On top of the environmental, political, and social toll AI has taken on the world, it’s also been linked to a severe mental health crisis in which users are spiraling into delusions and ending up committed to psychiatric institutions, or even dead by suicide.

Take Caitlin Ner. Writing in an essay for Newsweek, Ner discusses her experience as head of user experience at an AI image generator startup — a gig she says pulled her into the throes of an AI-induced mental health breakdown.

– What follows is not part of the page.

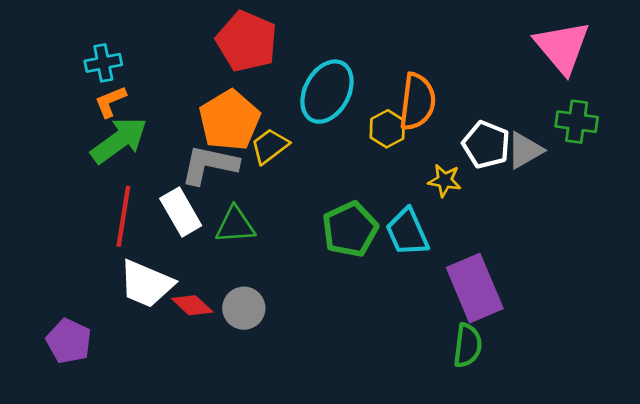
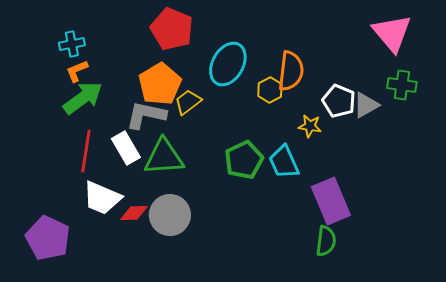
green triangle: (235, 225) -> (164, 157), size x1.4
red diamond: (192, 305) -> (134, 213), turned -44
gray circle: (244, 308) -> (170, 215), size x1.4
purple pentagon: (69, 341) -> (48, 238), size x1.4

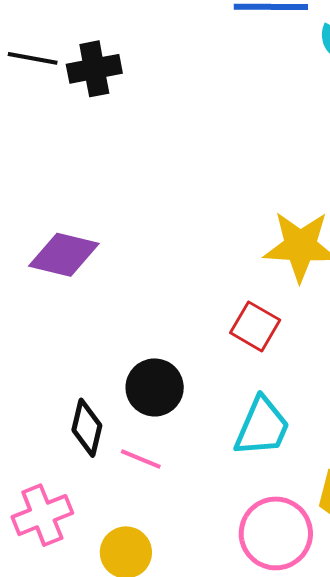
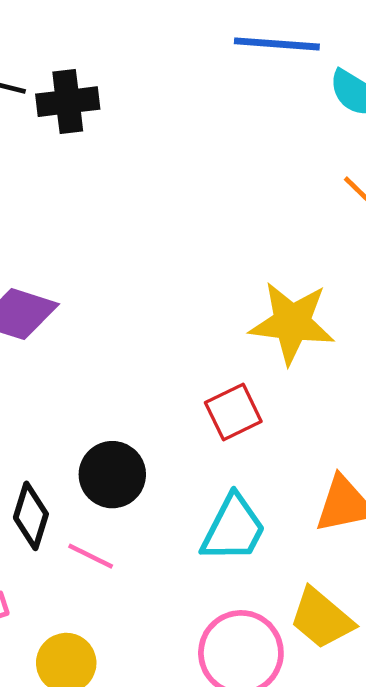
red square: (255, 326) -> (233, 412), turned 30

In her tell-all, Ner says it all began on the job, where she spent upward of nine hours a day prompting early, 2023-era generative AI systems. Though the faux-human images it spat out were often mangled and twisted, it still “felt like magic” — at least at first.

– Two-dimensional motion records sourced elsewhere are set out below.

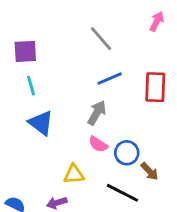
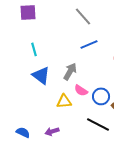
purple square: (25, 51) -> (28, 12), moved
gray arrow: (97, 113) -> (70, 71), moved
yellow triangle: (74, 174) -> (64, 101), moved

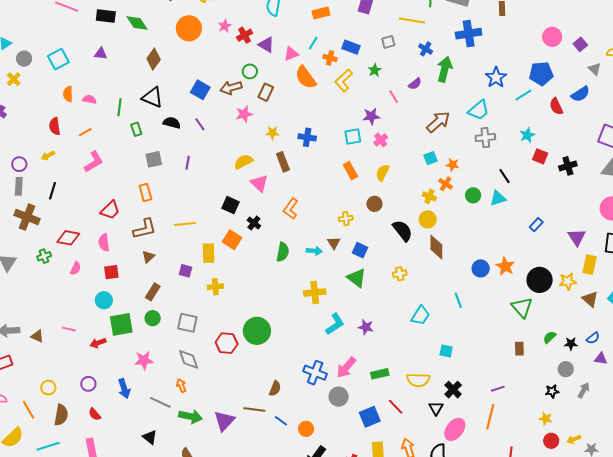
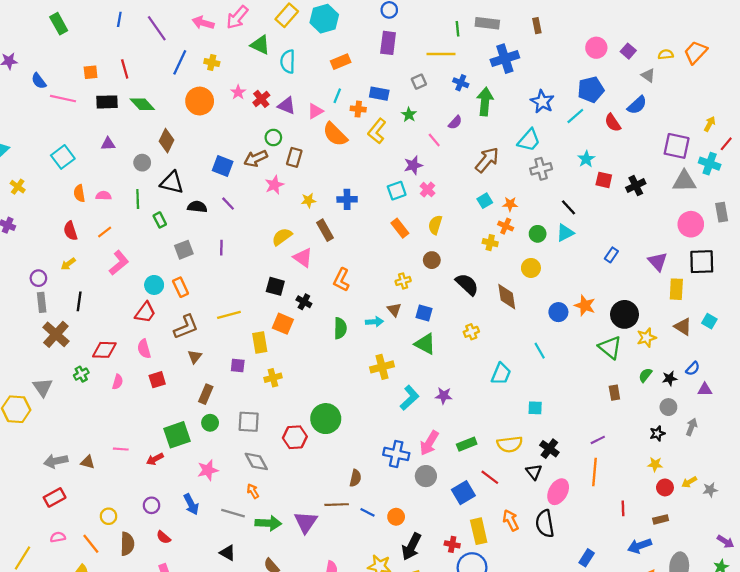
gray circle: (24, 59) -> (142, 163), moved
brown cross: (27, 217) -> (56, 334), turned 30
yellow circle: (428, 219) -> (531, 268), moved
yellow star: (568, 281) -> (647, 338), moved
cyan circle: (104, 300) -> (154, 285), moved

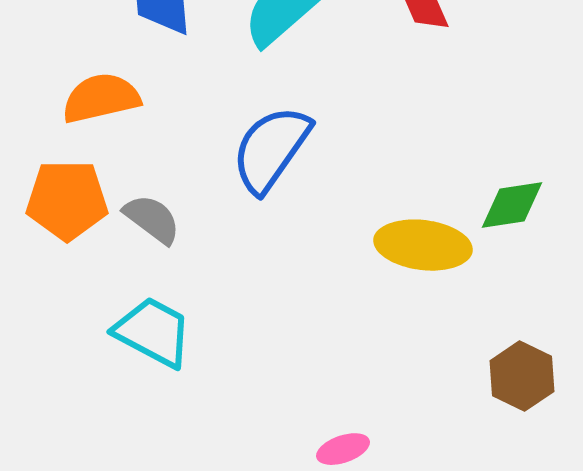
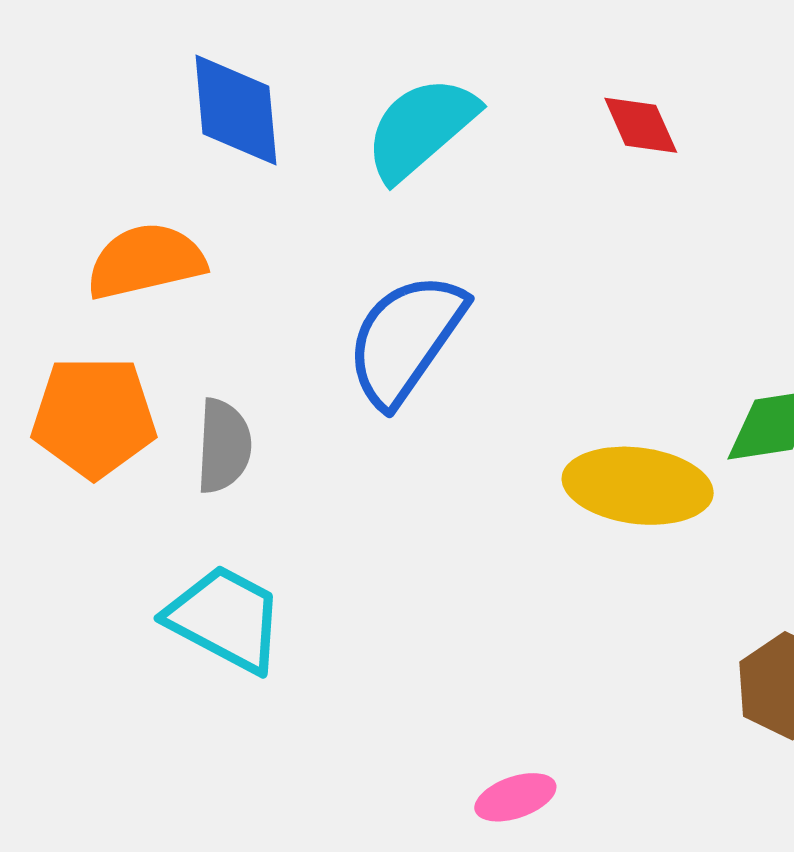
gray semicircle: (152, 219) -> (224, 446), turned 56

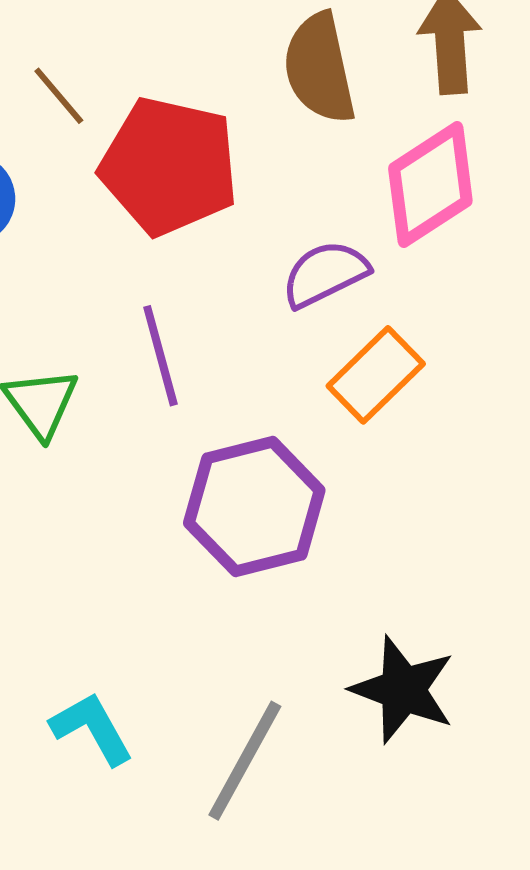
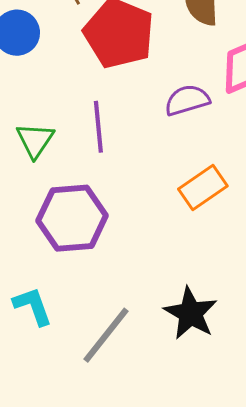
orange rectangle: (376, 375) -> (203, 188), moved
purple hexagon: (254, 507) -> (72, 218), moved

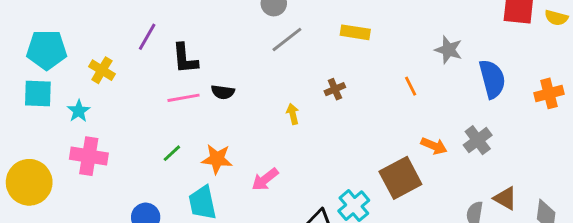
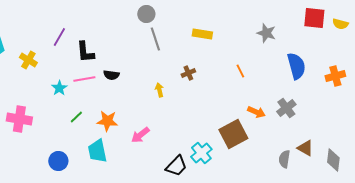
gray line: (287, 40) -> (155, 39), turned -70
gray star: (449, 50) -> (266, 33), moved
cyan star: (79, 111) -> (59, 88), moved

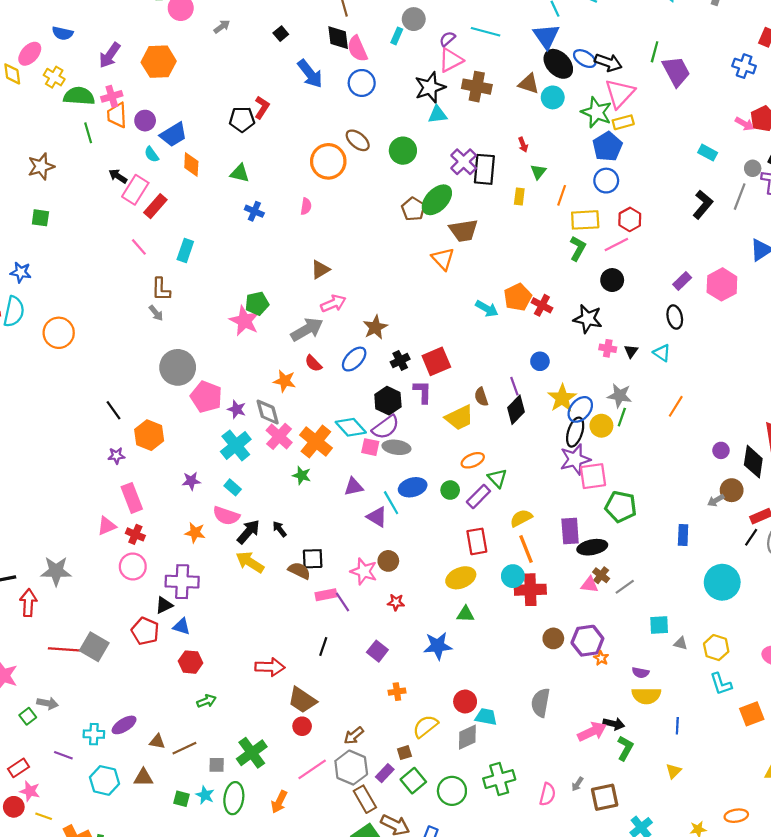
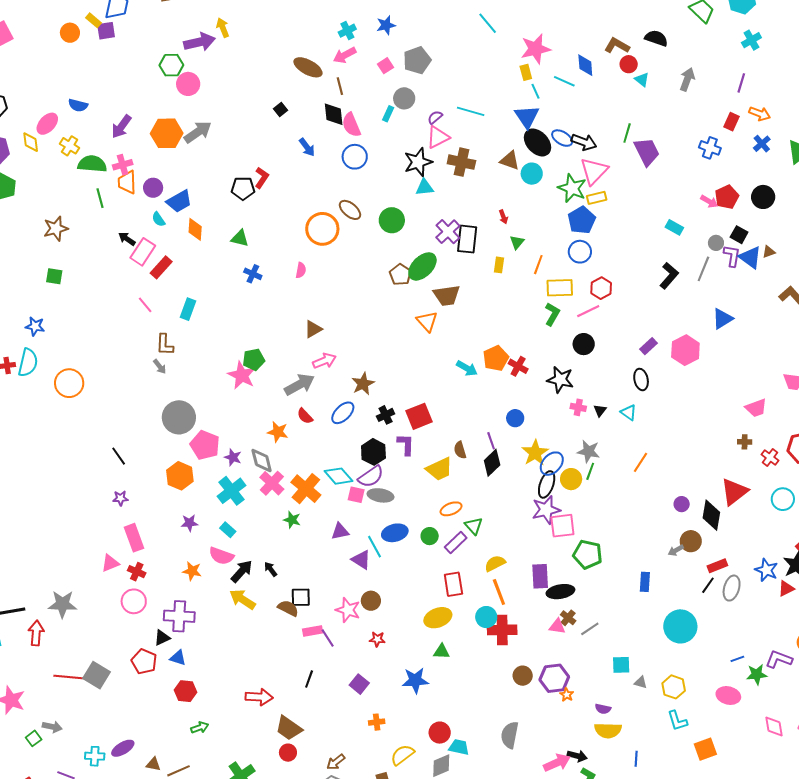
gray arrow: (222, 27) -> (198, 132), moved, size x1.8
blue arrow: (310, 74) -> (307, 147), size x0.7
orange hexagon: (149, 435) -> (180, 476), moved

“Within a few months, that magic turned manic,” she wrote.

Ner wrote that these early images “started to distort my body perception and overstimulate my brain in ways that were genuinely harmful to my mental health.” Yet even when the AI learned to take it easy on the number of fingers it generated on a human hand, its images still took a mental toll, trading anatomical errors for scenes inhabited by impossibly slim, beautiful figures.

“Seeing AI images like this over and over again rewired my sense of normal,” Ner explained. “When I’d look at my real reflection, I’d see something that needed correction.”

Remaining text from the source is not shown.